*Exercise aim*
In the answer, each entry below appears exactly as given, and no picture appears at all.

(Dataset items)
******************************

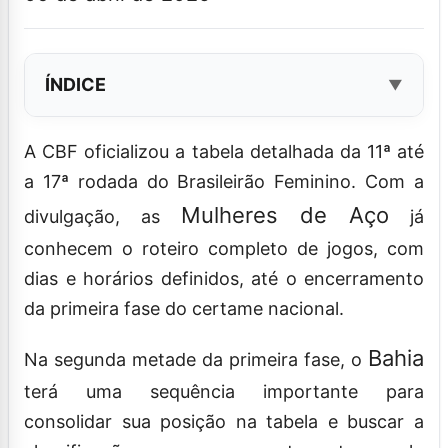
ÍNDICE
A CBF oficializou a tabela detalhada da 11ª até
a 17ª rodada do Brasileirão Feminino. Com a
Mulheres de Aço
divulgação, as
já
conhecem o roteiro completo de jogos, com
dias e horários definidos, até o encerramento
da primeira fase do certame nacional.
Bahia
Na segunda metade da primeira fase, o
terá uma sequência importante para
consolidar sua posição na tabela e buscar a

******************************

*Task solution*
ÍNDICE
A CBF oficializou a tabela detalhada da 11ª até
a 17ª rodada do Brasileirão Feminino. Com a
Mulheres de Aço
divulgação, as
já
conhecem o roteiro completo de jogos, com
dias e horários definidos, até o encerramento
da primeira fase do certame nacional.
Bahia
Na segunda metade da primeira fase, o
terá uma sequência importante para
consolidar sua posição na tabela e buscar a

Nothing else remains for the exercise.